La coordinatrice de la CAFOB, Mme Aline Nivyabandi, a indiqué que la présence des femmes dans les organes décisionnels nécessite d’abord un changement de mentalité de la part des femmes elles-mêmes, en renforçant leur confiance en elles et leur solidarité. Elle a également appelé les hommes à soutenir leurs épouses dans leur engagement public.
Ouvrant les travaux de l’atelier, le conseiller principal au cabinet du gouverneur de la province de Gitega, M. Gérard Nibigira, a salué les actions menées par la CAFOB en faveur de la promotion de la femme et a réaffirmé l’engagement de l’administration provinciale à accompagner les initiatives contribuant au renforcement du rôle des femmes dans le développement du pays.

Elle a exhorté les femmes à participer régulièrement aux réunions communautaires, à exprimer leurs opinions et à s’impliquer dans les activités de développement local, précisant que l’exercice de responsabilités publiques doit demeurer compatible avec une bonne entente au sein du foyer.
La vice-présidente du Conseil communal de Gitega, Mme Marie Louise Hatungimana a souligné que l’accès aux responsabilités exige des qualités telles que le sens des responsabilités, la disponibilité et l’engagement communautaire. Elle a relevé plusieurs contraintes qui freinent encore la participation des femmes, notamment le manque de solidarité entre elles lors des élections, certaines pesanteurs socioculturelles, les charges domestiques ainsi que l’insuffisance de soutien familial.
Pour sa part, la présidente du Tribunal de grande instance de Gitega, Mme Consolatrice Butoyi, a reconnu que la représentation des femmes dans les institutions reste inférieure au seuil constitutionnel d’au moins 30 %. Elle a toutefois fait savoir que des avancées sont observées dans le secteur judiciaire. Selon elle, sur les 14 tribunaux de résidence de la province, neuf sont dirigés par des femmes, tandis que six des neuf tribunaux de grande instance de Gitega sont également présidés par des femmes. Elle a souhaité que cette représentation puisse dépasser, à terme, 50 %.

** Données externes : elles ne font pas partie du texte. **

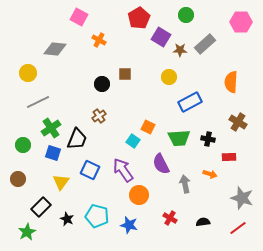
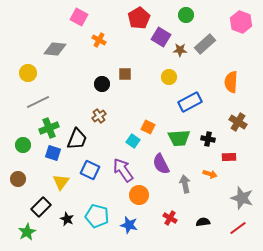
pink hexagon at (241, 22): rotated 20 degrees clockwise
green cross at (51, 128): moved 2 px left; rotated 12 degrees clockwise
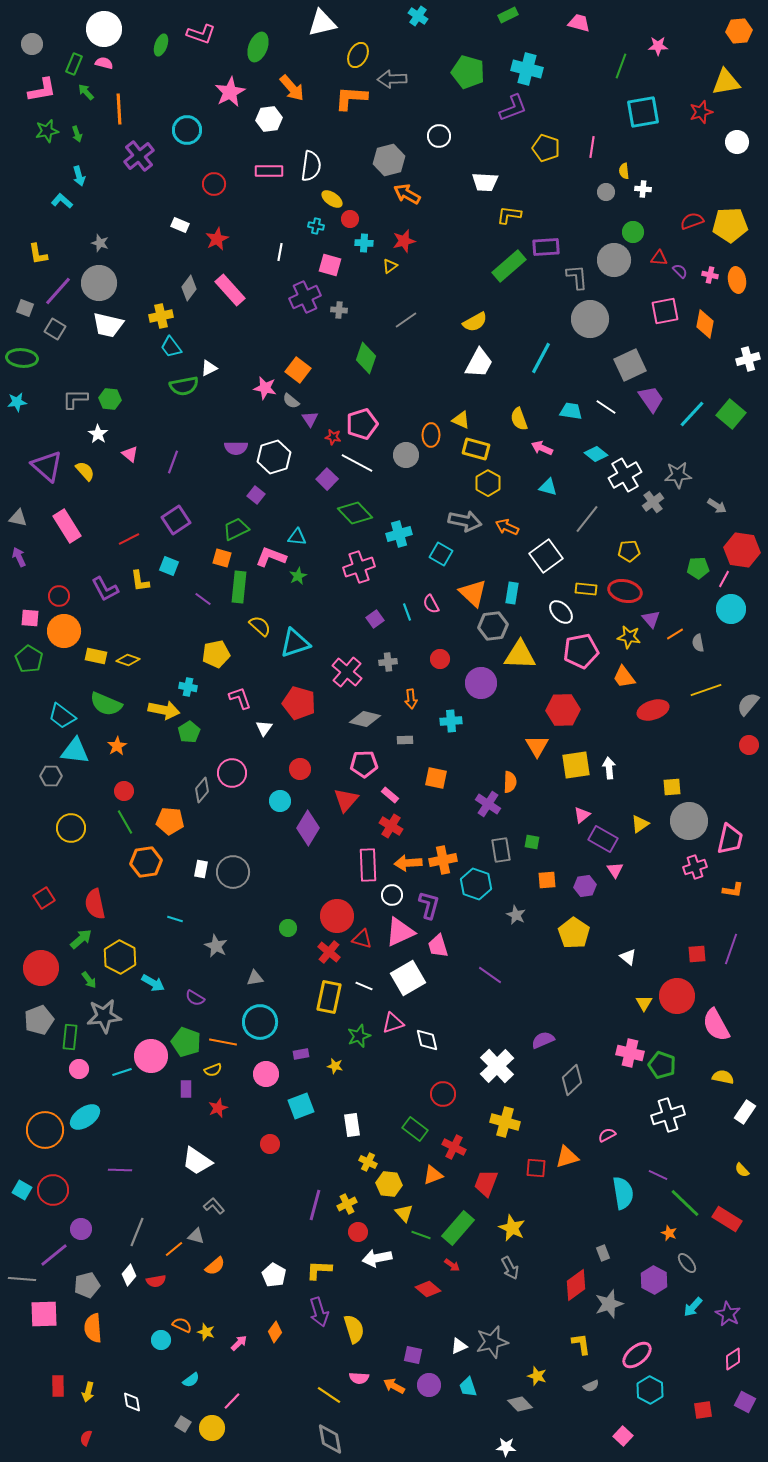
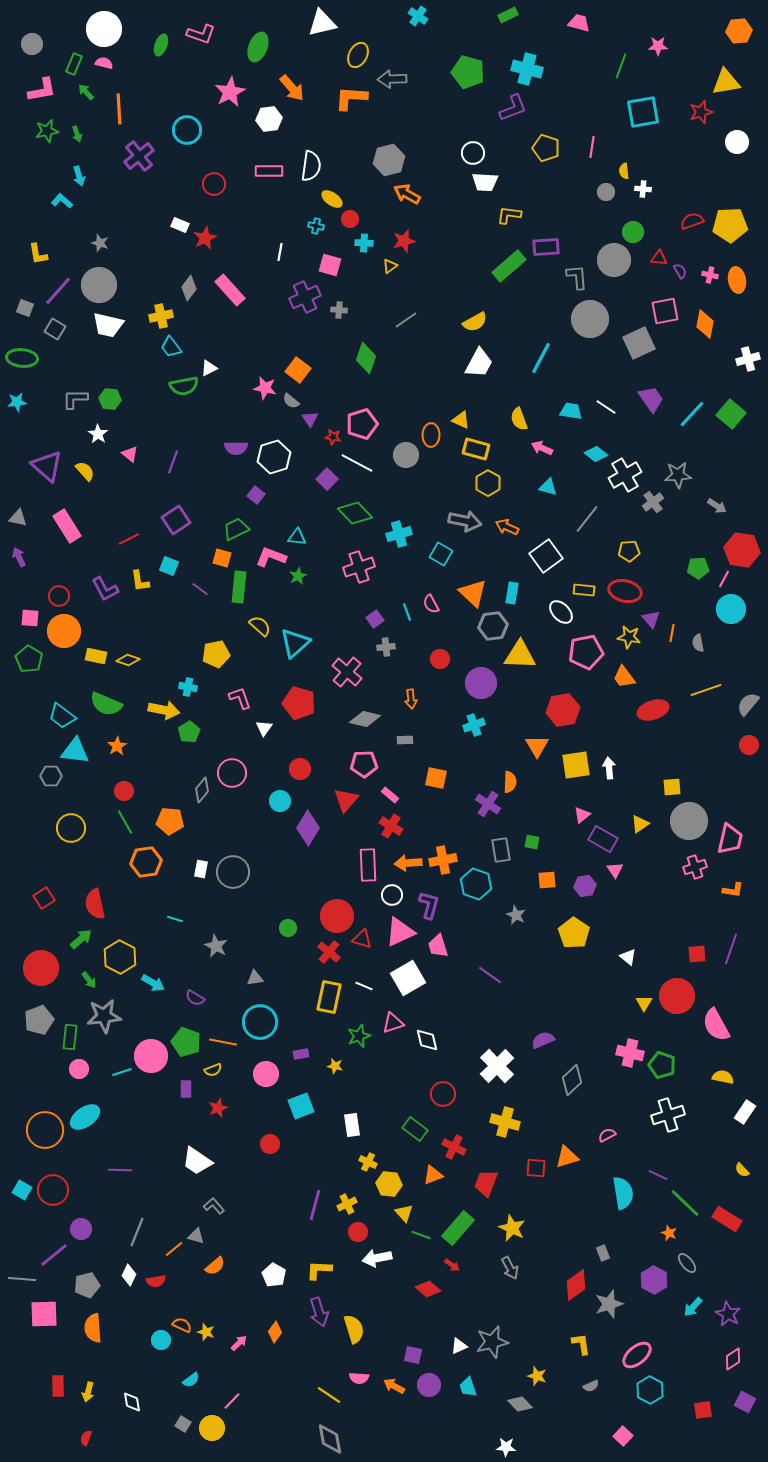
white circle at (439, 136): moved 34 px right, 17 px down
red star at (217, 239): moved 12 px left, 1 px up
purple semicircle at (680, 271): rotated 14 degrees clockwise
gray circle at (99, 283): moved 2 px down
gray square at (630, 365): moved 9 px right, 22 px up
yellow rectangle at (586, 589): moved 2 px left, 1 px down
purple line at (203, 599): moved 3 px left, 10 px up
orange line at (675, 634): moved 3 px left, 1 px up; rotated 48 degrees counterclockwise
cyan triangle at (295, 643): rotated 24 degrees counterclockwise
pink pentagon at (581, 651): moved 5 px right, 1 px down
gray cross at (388, 662): moved 2 px left, 15 px up
red hexagon at (563, 710): rotated 8 degrees counterclockwise
cyan cross at (451, 721): moved 23 px right, 4 px down; rotated 15 degrees counterclockwise
white diamond at (129, 1275): rotated 15 degrees counterclockwise
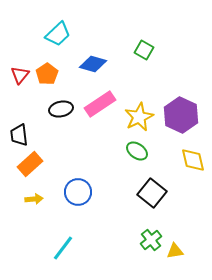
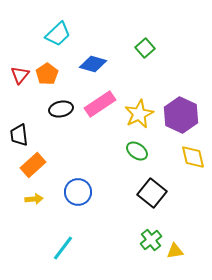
green square: moved 1 px right, 2 px up; rotated 18 degrees clockwise
yellow star: moved 3 px up
yellow diamond: moved 3 px up
orange rectangle: moved 3 px right, 1 px down
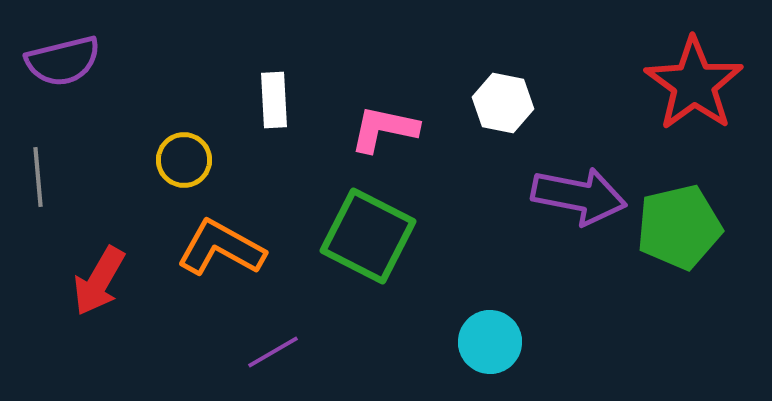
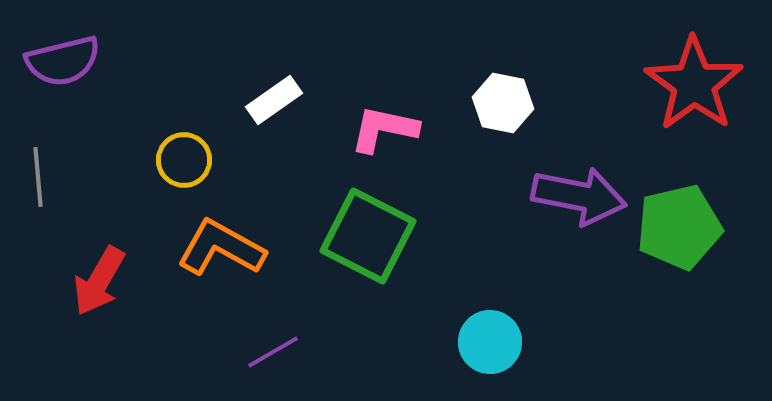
white rectangle: rotated 58 degrees clockwise
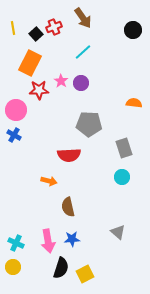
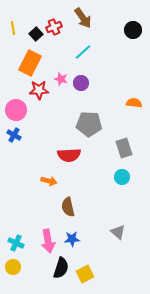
pink star: moved 2 px up; rotated 16 degrees counterclockwise
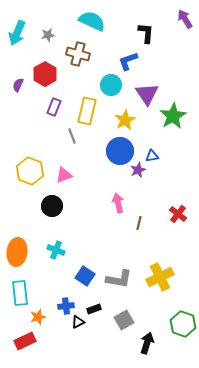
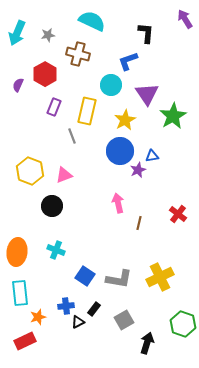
black rectangle: rotated 32 degrees counterclockwise
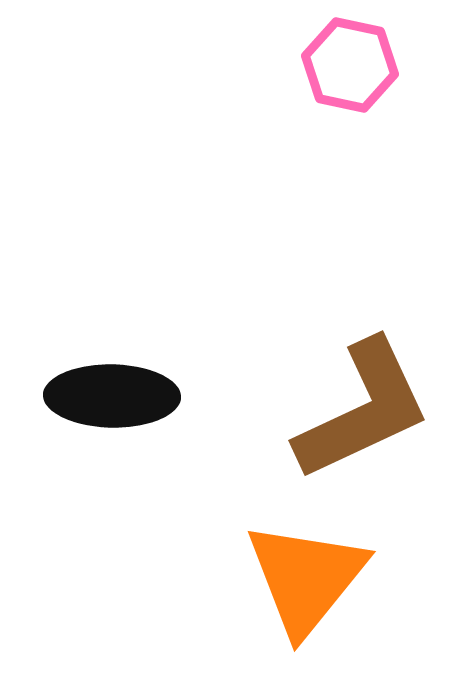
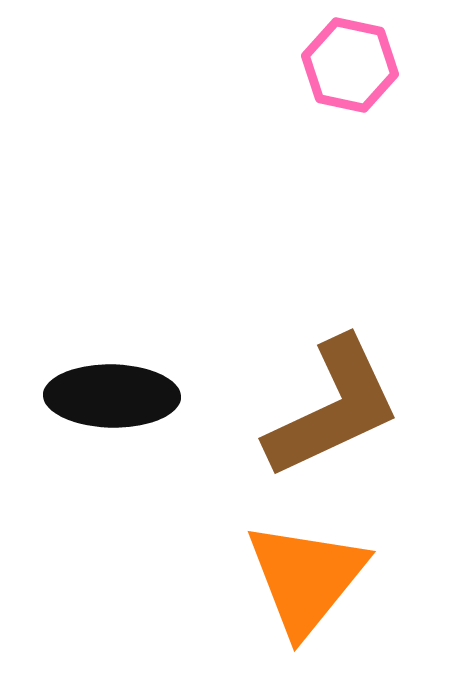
brown L-shape: moved 30 px left, 2 px up
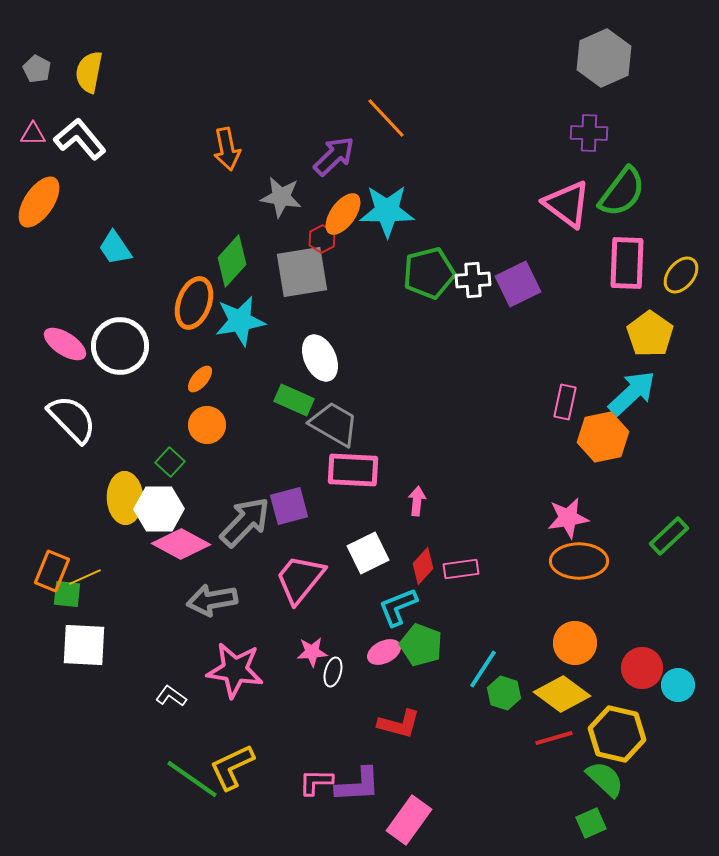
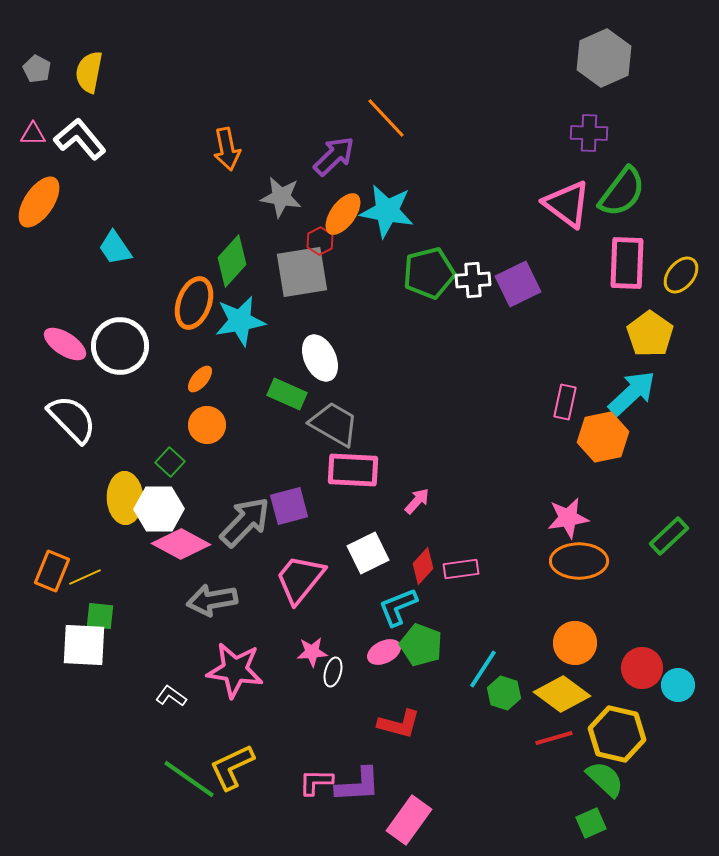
cyan star at (387, 211): rotated 10 degrees clockwise
red hexagon at (322, 239): moved 2 px left, 2 px down
green rectangle at (294, 400): moved 7 px left, 6 px up
pink arrow at (417, 501): rotated 36 degrees clockwise
green square at (67, 594): moved 33 px right, 22 px down
green line at (192, 779): moved 3 px left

Les participantes ont recommandé la poursuite des campagnes de sensibilisation sur les droits des femmes, un engagement accru des hommes dans le soutien à leurs épouses et un meilleur partage des responsabilités familiales afin de permettre aux femmes de participer pleinement aux instances de décision.
Elles ont également encouragé les femmes et les jeunes filles à poursuivre des études supérieures, estimant que certaines fonctions requièrent des qualifications académiques spécifiques. Elles ont enfin plaidé pour un changement des mentalités afin que les femmes soient reconnues comme des actrices à part entière du développement et de la gouvernance du pays.
Les participantes ont salué les enseignements reçus au cours de cet atelier et ont demandé aux autorités de continuer à promouvoir la participation des femmes aux processus décisionnels, tout en souhaitant un accompagnement accru de la CAFOB dans leurs initiatives de développement.